The result, according to Skoda, is “sharp acceleration and a good amount of agility and responsiveness” for the 1611kg vehicle, with 0-100km/h acceleration in 12.0 seconds and a maximum speed of 135km/h (limited).

The driving range is claimed to be 140km before recharging will be required, a distance that Skoda says “comfortably meets the requirements of most everyday commuters in Europe”.

The quoted recharging times range from four hours with a 400-volt connection to around eight hours with a domestic 230-volt supply. The recharging cable connections are in the hollow of the grille (behind the Skoda badge, which can be lifted off) and under the existing fuel cap.

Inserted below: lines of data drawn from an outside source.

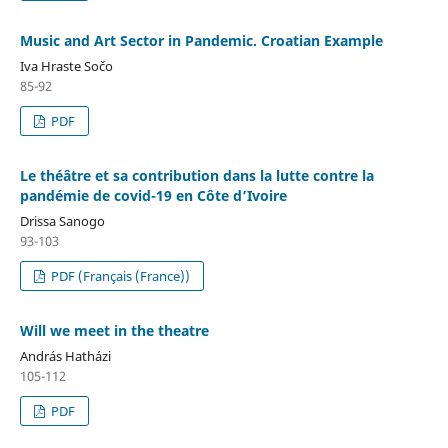
Music and Art Sector in Pandemic. Croatian Example
Iva Hraste Sočo
85-92
PDF
Le théâtre et sa contribution dans la lutte contre la
pandémie de covid-19 en Côte d’Ivoire
Drissa Sanogo
93-103
PDF (Français (France))
Will we meet in the theatre
András Hatházi
105-112
PDF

Weighing 315kg and comprising 180 lithium-ion cells (each measuring 150mm in diameter and 650mm long), the battery pack is under the the floor and extends partly into the luggage compartment, although the manufacturer insists that it has almost no impact on luggage volume and that the five-seat passenger compartment is unchanged compared with the regular Octavia wagon.

Luggage capacity is 490 litres, extending to 1540 litres with the rear seats folded down. By comparison, the regular Octavia Combi offers 580 litres and 1620 litres respectively.

A dash-mounted screen relays relevant information to the driver such as instant output, power consumption, battery charge and the remaining charge, while the navigation display unit has graphics that describe the energy flow – that is, whether the electric engine is being supplied with, or is generating, electricity.

The standard interior lights have also been replaced by energy-saving LEDs.

The ultra-green Octavia’s exterior is finished in pearl-white – a colour that is meant to convey the environmental-friendliness and “purity” of its electric propulsion – and has chrome trim at the front and rear, while a contrasting high-gloss black roof features integrated energy-generating photovoltaic panels.

Most other aspects mirror the conventional-engined Octavia, such as the McPherson strut front and multi-link rear suspension and electro-mechanical power steering system. The EV also runs on 7.5x18-inch wheels with 225/40 R18 tyres.

Skoda Auto chairman Winfried Vahland said the Octavia Green E Line “embodies the values of the brand absolutely perfectly”.

“The vehicle combines the desire for individual mobility with our environmental goals,” he said.

There is no word yet on global production of the vehicle, but with a redesigned Octavia expected in 2013, the EV is likely to materialise in final mass-production form in the next generation.

The company, which is heavily reliant on offering high value for money with its vehicles (with EVs being no exception), says solutions will be designed within the VW Group’s joint development program “to push down the cost of batteries to a level that will make them even more affordable for customers”.

Skoda also announced this week that its GreenLine package – which is akin to Volkswagen’s BlueMotion, with measures such as engine idle-stop, brake energy recuperation and low-rolling-resistance tyres – had entered its “second generation” on the Yeti compact SUV and Roomster mini-MPV, handing them the lowest emissions levels in their respective categories.

With a 77kW 1.6 TDI engine, the Yeti GreenLine can return fuel economy of 4.6L/100km and 119g/km of CO2, while the Roomster GreenLine is an even darker shade of green with its 55kW 1.2 TDI that manages 4.2L/100km and 109g/km.

Other GreenLine models available in Europe are the Octavia and Superb (with the 1.6 TDI) and the Fabia (with the 1.2 TDI).

Although Volkswagen Australia now has the green light to introduce BlueMotion vehicles Down Under, the company has confirmed that it has no intention of offering GreenLine Skoda variants in the short-term.